The full-service Asian carriers are much more welcoming. Japan Airlines and All Nippon Airways allow bags up to 55 x 40 x 25 centimeters and 10 kilograms — generous enough for a packed 22-inch bag. Cathay Pacific, Korean Air, and Thai Airways all fall into similar territory. For nomads who use Asia as a long-term base and take occasional full-service flights between major hubs, the 22-inch carry-on remains a viable strategy. The budget hops between cities, though, are where you might want to travel lighter.

In Latin America, the picture is mixed but generally positive for 22-inch bags on the major carriers. LATAM Airlines, Copa Airlines, and Avianca all operate closer to the US standard and allow bags in the 22 x 14 x 10 inch range. Volaris and Viva Aerobus in Mexico, however, follow a stricter budget model — Volaris allows only a personal item on its cheapest fares, and a carry-on requires purchasing an additional fare tier. If you are building a slow travel base in Mexico City, Medellín, or Buenos Aires, it pays to know which route you are booking and what the fare class actually includes before you get to the airport.

There is a certain freedom that comes from knowing exactly which airlines will accept your bag without question. For nomads and location-independent workers, the carry-on is not just luggage — it is the portable office, the wardrobe, the medicine cabinet, and the library all compressed into a rolling container that has to pass muster with dozens of different sets of rules across a year of travel. The 22-inch carry-on remains one of the most practical choices you can make: it is accepted without fuss on all major US carriers, most full-service international airlines, and a significant chunk of the global aviation network.
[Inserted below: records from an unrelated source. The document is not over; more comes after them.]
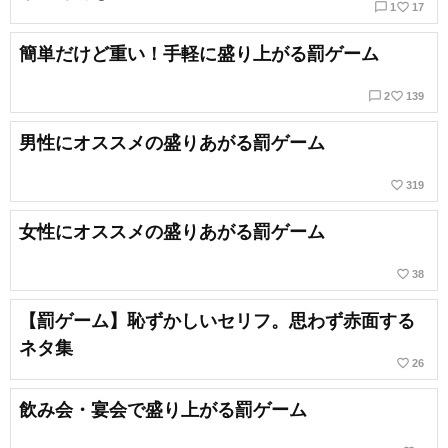
chat_bubble_outline
favorite_border
1
17
簡単だけど重い！手軽に盛り上がる罰ゲーム
chat_bubble_outline
favorite_border
2
139
男性にオススメの盛りあがる罰ゲーム
favorite_border
319
女性にオススメの盛りあがる罰ゲーム
favorite_border
38
【罰ゲーム】恥ずかしいセリフ。思わず赤面する
ネタ集
favorite_border
26
飲み会・宴会で盛り上がる罰ゲーム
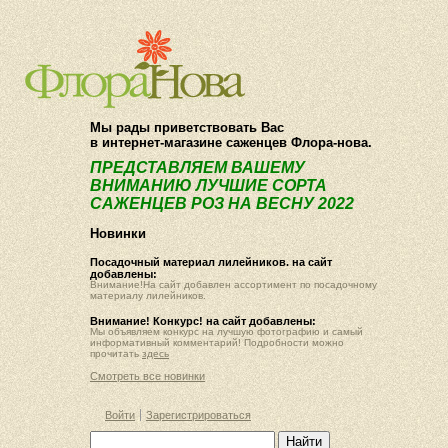
О компании
Как купить
Мы рады приветствовать Вас
в интернет-магазине саженцев Флора-нова.
ПРЕДСТАВЛЯЕМ ВАШЕМУ
ВНИМАНИЮ ЛУЧШИЕ СОРТА
САЖЕНЦЕВ РОЗ НА ВЕСНУ 2022
Новинки
Посадочный материал лилейников. на сайт
добавлены:
Внимание!На сайт добавлен ассортимент по посадочному
материалу лилейников.
Внимание! Конкурс! на сайт добавлены:
Мы объявляем конкурс на лучшую фотографию и самый
информативный комментарий! Подробности можно
прочитать
здесь
Смотреть все новинки
Войти
Зарегистрироваться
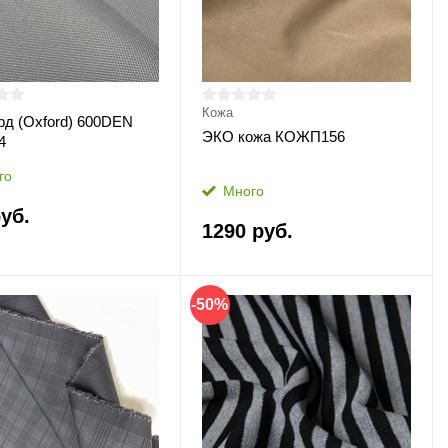
Кожа
д (Oxford) 600DEN
ЭКО кожа КОЖП156
4
го
Много
уб.
1290 руб.
-50%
The key is understanding where the exceptions live and planning accordingly.

Build your travel around full-service carriers wherever possible for longer hauls, keep a flexible backup plan for budget short-hops, always measure your specific bag including handles and wheels, and check the fare class — not just the airline — before assuming your carry-on is included. Do those things consistently, and that moment at the boarding gate with the measuring sizer stops being dread and starts being a formality you pass without breaking stride.